- _THE PROBLEM_
Set down every entry again exactly as it stands below.

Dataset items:
========

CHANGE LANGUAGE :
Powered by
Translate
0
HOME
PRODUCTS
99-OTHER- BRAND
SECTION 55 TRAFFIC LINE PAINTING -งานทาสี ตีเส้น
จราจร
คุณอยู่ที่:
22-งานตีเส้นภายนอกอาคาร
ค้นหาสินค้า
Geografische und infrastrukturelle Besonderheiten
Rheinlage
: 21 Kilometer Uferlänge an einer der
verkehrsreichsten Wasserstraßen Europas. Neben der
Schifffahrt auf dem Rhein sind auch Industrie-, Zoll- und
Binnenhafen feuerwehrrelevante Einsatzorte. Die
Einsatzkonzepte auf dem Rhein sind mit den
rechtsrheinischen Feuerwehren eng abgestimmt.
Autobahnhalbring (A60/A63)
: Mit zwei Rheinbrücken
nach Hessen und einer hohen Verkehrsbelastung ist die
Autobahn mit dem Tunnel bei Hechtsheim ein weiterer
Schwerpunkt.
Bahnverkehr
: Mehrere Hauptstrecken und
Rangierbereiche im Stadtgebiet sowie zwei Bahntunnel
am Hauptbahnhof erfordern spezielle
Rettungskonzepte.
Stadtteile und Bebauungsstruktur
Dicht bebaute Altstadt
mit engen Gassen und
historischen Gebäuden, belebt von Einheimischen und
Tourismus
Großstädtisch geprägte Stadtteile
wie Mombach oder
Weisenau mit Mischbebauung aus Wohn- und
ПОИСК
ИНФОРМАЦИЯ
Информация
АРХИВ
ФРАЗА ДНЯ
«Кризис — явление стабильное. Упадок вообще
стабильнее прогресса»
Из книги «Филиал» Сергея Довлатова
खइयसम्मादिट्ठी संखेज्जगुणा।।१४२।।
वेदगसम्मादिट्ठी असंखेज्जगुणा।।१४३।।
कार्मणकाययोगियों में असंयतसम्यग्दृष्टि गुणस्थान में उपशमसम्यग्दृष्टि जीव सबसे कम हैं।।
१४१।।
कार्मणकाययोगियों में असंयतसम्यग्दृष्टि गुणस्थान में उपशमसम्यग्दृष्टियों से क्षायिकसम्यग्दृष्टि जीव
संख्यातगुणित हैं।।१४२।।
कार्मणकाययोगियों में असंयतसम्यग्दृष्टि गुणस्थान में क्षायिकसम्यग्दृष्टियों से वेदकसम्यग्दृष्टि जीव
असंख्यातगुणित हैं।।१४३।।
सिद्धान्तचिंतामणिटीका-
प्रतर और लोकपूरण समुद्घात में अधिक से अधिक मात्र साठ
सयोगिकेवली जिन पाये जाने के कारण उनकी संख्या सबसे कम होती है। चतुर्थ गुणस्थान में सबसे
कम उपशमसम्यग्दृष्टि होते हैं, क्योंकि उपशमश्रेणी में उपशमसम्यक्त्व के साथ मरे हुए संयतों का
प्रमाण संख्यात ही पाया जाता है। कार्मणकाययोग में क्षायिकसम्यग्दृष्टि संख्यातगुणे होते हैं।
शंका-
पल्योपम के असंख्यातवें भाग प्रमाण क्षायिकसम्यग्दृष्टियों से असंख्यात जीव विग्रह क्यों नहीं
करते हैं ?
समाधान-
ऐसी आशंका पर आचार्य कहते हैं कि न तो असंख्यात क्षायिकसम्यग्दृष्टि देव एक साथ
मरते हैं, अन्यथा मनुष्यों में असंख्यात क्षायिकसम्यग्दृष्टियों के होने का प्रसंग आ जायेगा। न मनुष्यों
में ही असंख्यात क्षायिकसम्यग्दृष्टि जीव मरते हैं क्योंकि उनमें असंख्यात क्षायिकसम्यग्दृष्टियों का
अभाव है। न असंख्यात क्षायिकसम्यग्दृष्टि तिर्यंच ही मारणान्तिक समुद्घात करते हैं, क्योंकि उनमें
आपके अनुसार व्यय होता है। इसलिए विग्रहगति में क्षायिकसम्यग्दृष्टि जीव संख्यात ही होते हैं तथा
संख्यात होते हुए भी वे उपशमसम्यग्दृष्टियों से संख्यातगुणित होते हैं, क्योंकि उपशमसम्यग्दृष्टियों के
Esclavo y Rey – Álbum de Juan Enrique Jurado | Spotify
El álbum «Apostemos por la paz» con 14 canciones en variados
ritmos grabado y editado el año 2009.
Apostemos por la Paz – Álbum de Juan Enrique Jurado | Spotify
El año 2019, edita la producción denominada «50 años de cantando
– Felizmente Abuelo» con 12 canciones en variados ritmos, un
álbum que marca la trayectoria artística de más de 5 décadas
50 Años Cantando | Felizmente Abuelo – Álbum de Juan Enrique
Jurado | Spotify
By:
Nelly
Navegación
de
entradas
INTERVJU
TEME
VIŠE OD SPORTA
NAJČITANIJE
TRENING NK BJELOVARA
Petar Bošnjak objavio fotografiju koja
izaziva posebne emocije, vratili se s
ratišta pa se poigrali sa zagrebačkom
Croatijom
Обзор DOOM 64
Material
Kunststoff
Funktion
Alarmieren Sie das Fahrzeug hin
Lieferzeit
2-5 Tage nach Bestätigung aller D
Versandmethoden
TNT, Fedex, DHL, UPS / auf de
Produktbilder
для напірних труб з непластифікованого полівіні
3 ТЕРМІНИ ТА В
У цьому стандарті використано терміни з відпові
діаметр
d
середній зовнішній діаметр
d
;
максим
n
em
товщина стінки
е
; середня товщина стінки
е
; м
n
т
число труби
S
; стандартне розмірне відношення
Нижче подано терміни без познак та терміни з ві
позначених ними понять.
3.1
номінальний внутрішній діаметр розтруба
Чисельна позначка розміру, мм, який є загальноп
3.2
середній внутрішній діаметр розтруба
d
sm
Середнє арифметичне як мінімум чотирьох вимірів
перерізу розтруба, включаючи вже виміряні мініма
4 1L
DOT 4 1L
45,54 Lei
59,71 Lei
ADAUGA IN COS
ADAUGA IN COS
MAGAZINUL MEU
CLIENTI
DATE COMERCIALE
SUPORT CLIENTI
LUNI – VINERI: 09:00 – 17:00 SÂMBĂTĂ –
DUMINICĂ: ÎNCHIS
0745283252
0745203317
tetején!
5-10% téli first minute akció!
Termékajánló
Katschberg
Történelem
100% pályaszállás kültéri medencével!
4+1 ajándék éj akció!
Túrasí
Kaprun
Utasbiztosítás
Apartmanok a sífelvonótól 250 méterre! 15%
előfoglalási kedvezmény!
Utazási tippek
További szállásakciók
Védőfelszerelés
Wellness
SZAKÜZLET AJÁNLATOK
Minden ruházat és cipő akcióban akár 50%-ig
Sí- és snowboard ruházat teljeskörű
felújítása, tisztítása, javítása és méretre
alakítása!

========

- _ANSWER_
CHANGE LANGUAGE :
Powered by
Translate
0
HOME
PRODUCTS
99-OTHER- BRAND
SECTION 55 TRAFFIC LINE PAINTING -งานทาสี ตีเส้น
จราจร
คุณอยู่ที่:
22-งานตีเส้นภายนอกอาคาร
ค้นหาสินค้า
Geografische und infrastrukturelle Besonderheiten
Rheinlage
: 21 Kilometer Uferlänge an einer der
verkehrsreichsten Wasserstraßen Europas. Neben der
Schifffahrt auf dem Rhein sind auch Industrie-, Zoll- und
Binnenhafen feuerwehrrelevante Einsatzorte. Die
Einsatzkonzepte auf dem Rhein sind mit den
rechtsrheinischen Feuerwehren eng abgestimmt.
Autobahnhalbring (A60/A63)
: Mit zwei Rheinbrücken
nach Hessen und einer hohen Verkehrsbelastung ist die
Autobahn mit dem Tunnel bei Hechtsheim ein weiterer
Schwerpunkt.
Bahnverkehr
: Mehrere Hauptstrecken und
Rangierbereiche im Stadtgebiet sowie zwei Bahntunnel
am Hauptbahnhof erfordern spezielle
Rettungskonzepte.
Stadtteile und Bebauungsstruktur
Dicht bebaute Altstadt
mit engen Gassen und
historischen Gebäuden, belebt von Einheimischen und
Tourismus
Großstädtisch geprägte Stadtteile
wie Mombach oder
Weisenau mit Mischbebauung aus Wohn- und
ПОИСК
ИНФОРМАЦИЯ
Информация
АРХИВ
ФРАЗА ДНЯ
«Кризис — явление стабильное. Упадок вообще
стабильнее прогресса»
Из книги «Филиал» Сергея Довлатова
खइयसम्मादिट्ठी संखेज्जगुणा।।१४२।।
वेदगसम्मादिट्ठी असंखेज्जगुणा।।१४३।।
कार्मणकाययोगियों में असंयतसम्यग्दृष्टि गुणस्थान में उपशमसम्यग्दृष्टि जीव सबसे कम हैं।।
१४१।।
कार्मणकाययोगियों में असंयतसम्यग्दृष्टि गुणस्थान में उपशमसम्यग्दृष्टियों से क्षायिकसम्यग्दृष्टि जीव
संख्यातगुणित हैं।।१४२।।
कार्मणकाययोगियों में असंयतसम्यग्दृष्टि गुणस्थान में क्षायिकसम्यग्दृष्टियों से वेदकसम्यग्दृष्टि जीव
असंख्यातगुणित हैं।।१४३।।
सिद्धान्तचिंतामणिटीका-
प्रतर और लोकपूरण समुद्घात में अधिक से अधिक मात्र साठ
सयोगिकेवली जिन पाये जाने के कारण उनकी संख्या सबसे कम होती है। चतुर्थ गुणस्थान में सबसे
कम उपशमसम्यग्दृष्टि होते हैं, क्योंकि उपशमश्रेणी में उपशमसम्यक्त्व के साथ मरे हुए संयतों का
प्रमाण संख्यात ही पाया जाता है। कार्मणकाययोग में क्षायिकसम्यग्दृष्टि संख्यातगुणे होते हैं।
शंका-
पल्योपम के असंख्यातवें भाग प्रमाण क्षायिकसम्यग्दृष्टियों से असंख्यात जीव विग्रह क्यों नहीं
करते हैं ?
समाधान-
ऐसी आशंका पर आचार्य कहते हैं कि न तो असंख्यात क्षायिकसम्यग्दृष्टि देव एक साथ
मरते हैं, अन्यथा मनुष्यों में असंख्यात क्षायिकसम्यग्दृष्टियों के होने का प्रसंग आ जायेगा। न मनुष्यों
में ही असंख्यात क्षायिकसम्यग्दृष्टि जीव मरते हैं क्योंकि उनमें असंख्यात क्षायिकसम्यग्दृष्टियों का
अभाव है। न असंख्यात क्षायिकसम्यग्दृष्टि तिर्यंच ही मारणान्तिक समुद्घात करते हैं, क्योंकि उनमें
आपके अनुसार व्यय होता है। इसलिए विग्रहगति में क्षायिकसम्यग्दृष्टि जीव संख्यात ही होते हैं तथा
संख्यात होते हुए भी वे उपशमसम्यग्दृष्टियों से संख्यातगुणित होते हैं, क्योंकि उपशमसम्यग्दृष्टियों के
Esclavo y Rey – Álbum de Juan Enrique Jurado | Spotify
El álbum «Apostemos por la paz» con 14 canciones en variados
ritmos grabado y editado el año 2009.
Apostemos por la Paz – Álbum de Juan Enrique Jurado | Spotify
El año 2019, edita la producción denominada «50 años de cantando
– Felizmente Abuelo» con 12 canciones en variados ritmos, un
álbum que marca la trayectoria artística de más de 5 décadas
50 Años Cantando | Felizmente Abuelo – Álbum de Juan Enrique
Jurado | Spotify
By:
Nelly
Navegación
de
entradas
INTERVJU
TEME
VIŠE OD SPORTA
NAJČITANIJE
TRENING NK BJELOVARA
Petar Bošnjak objavio fotografiju koja
izaziva posebne emocije, vratili se s
ratišta pa se poigrali sa zagrebačkom
Croatijom
Обзор DOOM 64
Material
Kunststoff
Funktion
Alarmieren Sie das Fahrzeug hin
Lieferzeit
2-5 Tage nach Bestätigung aller D
Versandmethoden
TNT, Fedex, DHL, UPS / auf de
Produktbilder
для напірних труб з непластифікованого полівіні
3 ТЕРМІНИ ТА В
У цьому стандарті використано терміни з відпові
діаметр
d
середній зовнішній діаметр
d
;
максим
n
em
товщина стінки
е
; середня товщина стінки
е
; м
n
т
число труби
S
; стандартне розмірне відношення
Нижче подано терміни без познак та терміни з ві
позначених ними понять.
3.1
номінальний внутрішній діаметр розтруба
Чисельна позначка розміру, мм, який є загальноп
3.2
середній внутрішній діаметр розтруба
d
sm
Середнє арифметичне як мінімум чотирьох вимірів
перерізу розтруба, включаючи вже виміряні мініма
4 1L
DOT 4 1L
45,54 Lei
59,71 Lei
ADAUGA IN COS
ADAUGA IN COS
MAGAZINUL MEU
CLIENTI
DATE COMERCIALE
SUPORT CLIENTI
LUNI – VINERI: 09:00 – 17:00 SÂMBĂTĂ –
DUMINICĂ: ÎNCHIS
0745283252
0745203317
tetején!
5-10% téli first minute akció!
Termékajánló
Katschberg
Történelem
100% pályaszállás kültéri medencével!
4+1 ajándék éj akció!
Túrasí
Kaprun
Utasbiztosítás
Apartmanok a sífelvonótól 250 méterre! 15%
előfoglalási kedvezmény!
Utazási tippek
További szállásakciók
Védőfelszerelés
Wellness
SZAKÜZLET AJÁNLATOK
Minden ruházat és cipő akcióban akár 50%-ig
Sí- és snowboard ruházat teljeskörű
felújítása, tisztítása, javítása és méretre
alakítása!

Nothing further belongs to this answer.